I think the drive for me to write, perhaps now more than ever, is a desire to leave behind 'something' by which my family can recognize me in the future, beyond a photograph which is what we mostly leave behind as humans but by which measures such a small portion of who we 'are'.

My father has Alzheimer's disease. Alzheimer's is such a mysterious illness. Being able to remember is more important to me than being able to see, than being able to hear, than being able to speak. However, those afflicted are often not equitably treated. It is easy to become frustrated with Dad's actions, because it seems so unbelievable that you could forget where the bathroom is located, not realize what house you live in, or confuse your daughter for your wife. But seriously, would you ever yell at a blind person for bumping into a table? Would you snap at a deaf person for not answering the door when the doorbell rings?

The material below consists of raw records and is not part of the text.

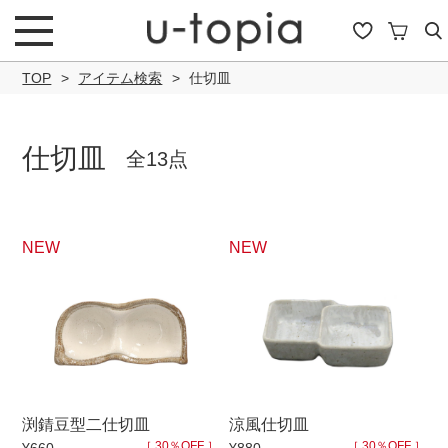
TOP
アイテム検索
仕切皿
仕切皿
全13点
こだわり条件で絞り込み
NEW
NEW
キーワード
商品タイプ
渕錆豆型二仕切皿
涼風仕切皿
通常商品
セール商品
OUTLET
予約商
［ 30％OFF ］
［ 30％OFF ］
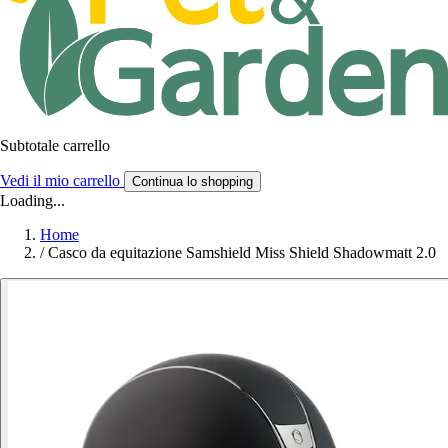
Subtotale carrello
Vedi il mio carrello
Continua lo shopping
Loading...
Home
/
Casco da equitazione Samshield Miss Shield Shadowmatt 2.0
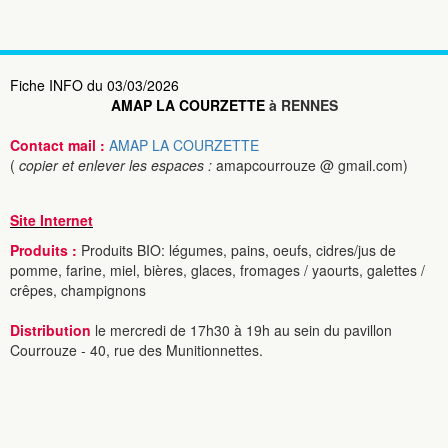
Fiche INFO du 03/03/2026
AMAP LA COURZETTE
à RENNES
Contact mail :
AMAP LA COURZETTE
(
copier et enlever les espaces :
amapcourrouze @ gmail.com)
Site Internet
Produits :
Produits BIO: légumes, pains, oeufs, cidres/jus de
pomme, farine, miel, bières, glaces, fromages / yaourts, galettes /
crêpes, champignons
Distribution
le mercredi de 17h30 à 19h au sein du pavillon
Courrouze - 40, rue des Munitionnettes.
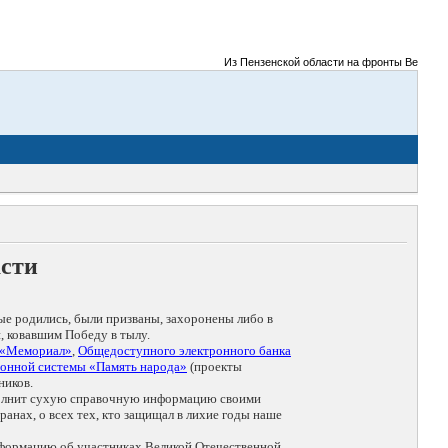
Из Пензенской области на фронты Великой Отеч
асти
ые родились, были призваны, захоронены либо в
, ковавшим Победу в тылу.
 «Мемориал»
,
Общедоступного электронного банка
онной системы «Память народа»
(проекты
ников.
дополнит сухую справочную информацию своими
анах, о всех тех, кто защищал в лихие годы наше
нформацию об участниках Великой Отечественной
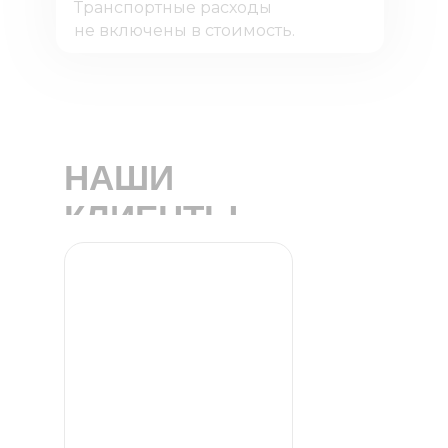
Транспортные расходы
не включены в стоимость.
НАШИ
КЛИЕНТЫ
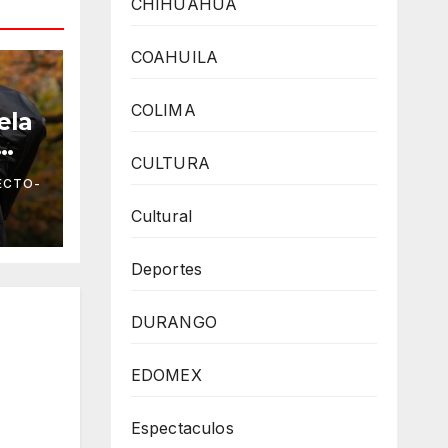
CHIHUAHUA
COAHUILA
COLIMA
ela
CULTURA
r
ECTO-
to
Cultural
Deportes
DURANGO
EDOMEX
Espectaculos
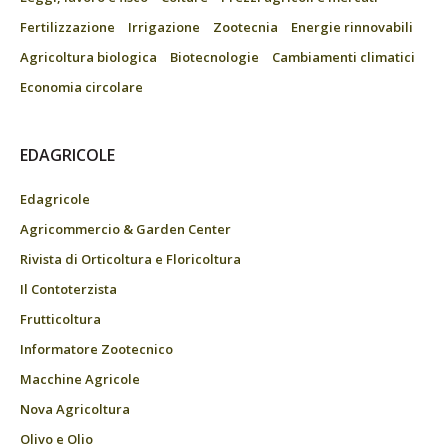
Fertilizzazione
Irrigazione
Zootecnia
Energie rinnovabili
Agricoltura biologica
Biotecnologie
Cambiamenti climatici
Economia circolare
EDAGRICOLE
Edagricole
Agricommercio & Garden Center
Rivista di Orticoltura e Floricoltura
Il Contoterzista
Frutticoltura
Informatore Zootecnico
Macchine Agricole
Nova Agricoltura
Olivo e Olio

Yesterday, I became really frustrated with him at shower time. I put the shampoo in Dad's hair and scrub it before he gets in the shower, so that all he has to do is rinse it out, which saves us both the embarrassment of me actually going in the shower with him. It's hard to tell how the experience will go, depending on how bad of a day Dad is having...and often, depending on how bad of a day I am having. I was rushing him more than usual on this day because I was also trying to watch the two babies, since Dana was at work. Luckily, Seth was on-hand to help out, but Liam was completely insane and would not let me out of his sight without hollering. So, I'm lugging Liam around, and giving Dad prompts one-at-a-time from the outside of the bathroom door.

The water went off too quickly, I thought, but Dad acted offended when I asked him if he had really cleaned up, and I gave him a break. It's a hard position for either of us to be in, with him standing there dripping wet in a towel and his daughter in front of him, demanding if he 'really' cleaned himself...

I showed him to his bedroom at the end of the hall, and pointed him to his clothing on the bed. He came out, mostly dressed, and I thought this isn't so bad...until I combed his hair, and realized it still had shampoo in it.

I should have washed it out in the sink, but I didn't want to freak him out and thought it might be easier to have him get back in the shower.

This proved to be stupid. By the end of the experience of getting back in the shower, getting out of the shower, and trying to get redressed, Dad was almost in tears and said to me that he never wanted to do this again. I felt horrible. Dad put his t-shirt on under his pants, and we had to rip it to get it back off. After struggling with this for a good five minutes, I went to brush his hair again.

I wanted to pound my head against the wall. Dad still had shampoo in his hair.

How could I have been so stupid as to not check this?

I ended up rinsing it out in the sink, which surprisingly, wasn't as bad as what I had just put us both through. I was frustrated at myself, but also, I felt frustrated with Dad for not being able to just do it. And realizing how stupid it was to get frustrated with someone who obviously was not doing this on purpose made me even more frustrated because I just felt like a Nazi!

In the evening, I took a shower, and as I was stepping out of the shower to towel dry, I realized I had left conditioner in my hair and I laughed. If I didn't laugh, I might have just cried.